Ou Yang got the signal of Marius’ clear intention by being touched on her waist after she sent everyone to what they wanted to do at the end of one day in Chengdu. That was obviously too bold a gesture for Ou Yang to accept while a too shy move deep in her true heart. She backed up one step while she truly liked his hand on her waist.
“Why didn’t he just pull me against him since I could do nothing about it?” she thought, regretting that it did not happen the way she wished.  When Marius offered her to take a walk in the Du Fu Cao Tang close to their hotel, Ou Yang said yes immediately, fearing that this offer would expire before it was accepted. Ou Yang walked calmly back to her room shared with another Chinese staff, her joy could not be concealed by her severe facial expressions, her excitement could not be hidden away from the humming of her favorite American movie song:  The Hills Are Alive , one of the songs in the Sound of Music when Maria fell in love with Captain Von Trapp, a song that ranked 10th among American movie songs in the last 100 years.

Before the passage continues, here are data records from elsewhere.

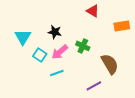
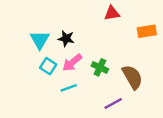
red triangle: (93, 11) -> (112, 13), turned -40
cyan triangle: (23, 37) -> (40, 40), moved
green cross: (83, 46) -> (100, 67), moved

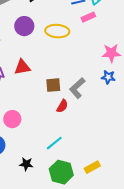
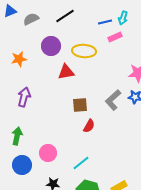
red triangle: (22, 67) -> (66, 72), moved
gray L-shape: (77, 88) -> (113, 100), moved
pink circle: (12, 119) -> (48, 153), moved

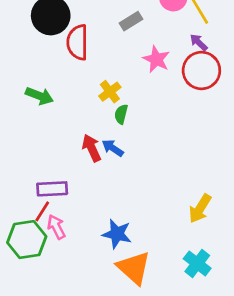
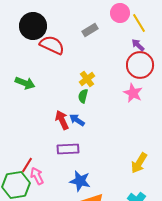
red semicircle: (77, 42) -> (52, 45), turned 115
pink star: (156, 59) -> (133, 93), moved
yellow cross: (110, 92) -> (87, 79), moved
purple rectangle: (52, 189) -> (68, 149), moved

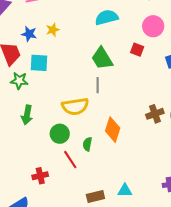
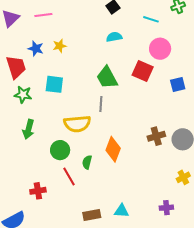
cyan semicircle: (107, 17) -> (114, 37), size x0.7
red square: (137, 50) -> (143, 71), size x1.5
cyan square: (39, 63) -> (54, 84), moved

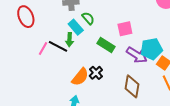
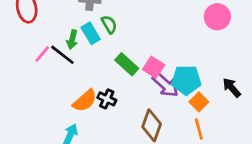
pink square: (125, 29) -> (154, 67), moved, turned 35
green arrow: (70, 40) -> (72, 40), moved
black cross: (96, 73) -> (107, 99), turned -32

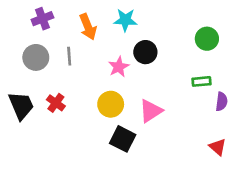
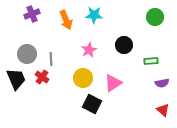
green circle: (207, 39) -> (155, 17), moved
black circle: (145, 52) -> (124, 45), moved
gray line: (69, 56) -> (51, 59), moved
gray circle: (36, 57) -> (27, 54), moved
purple semicircle: (222, 102) -> (162, 83), moved, turned 72

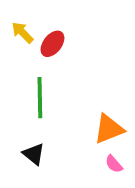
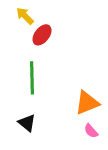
yellow arrow: (22, 33) -> (25, 16), moved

Until she came around the corner where she was supposed to meet Marius, Ou Yang was still singing this song. She was so hyper that the song just would not stop . She pulled the prettiest skirt from her suitcase, shed some perfume on her neck and put on some makeup that might not be necessary at all. It was towards 9pm when the sun had set to shine other parts of the world leaving Chengdu to its sweet tranquility. Two minutes after she arrived, she heard footsteps coming from her back. She knew it was him and she dared not to turn around. She stayed as if she was almost in a frozen manner, waiting something to happen without her feeling too overwhelmed, something sweet, unexpected, something that she had been longing for since she was 15…
“Yang yang!” She heard. Nothing actually happened except for Marius calling her name, yet sweet sweet “Yang Yang” out from his soft cherry-like lips had already drugged her into not knowing who she was and where she was. She turned around and saw Marius holding a small bundle of flowers with one red rose in the middle. She accepted the flowers, smelled and inhaled the refreshing scent down her spine and into the back of her brain. She was happy, so happy that she offered a kiss on his cheek. There she was pulled very close to him, so close that she could hear his breath and feel his heart beat. For Marius, it was the same. He closed his eyes and pressed his lips gently on hers. Ou Yang did not move away this time, but instead, she held him tight, so tight that she could have gone inside Marius’ body and became one together with her ideal prince.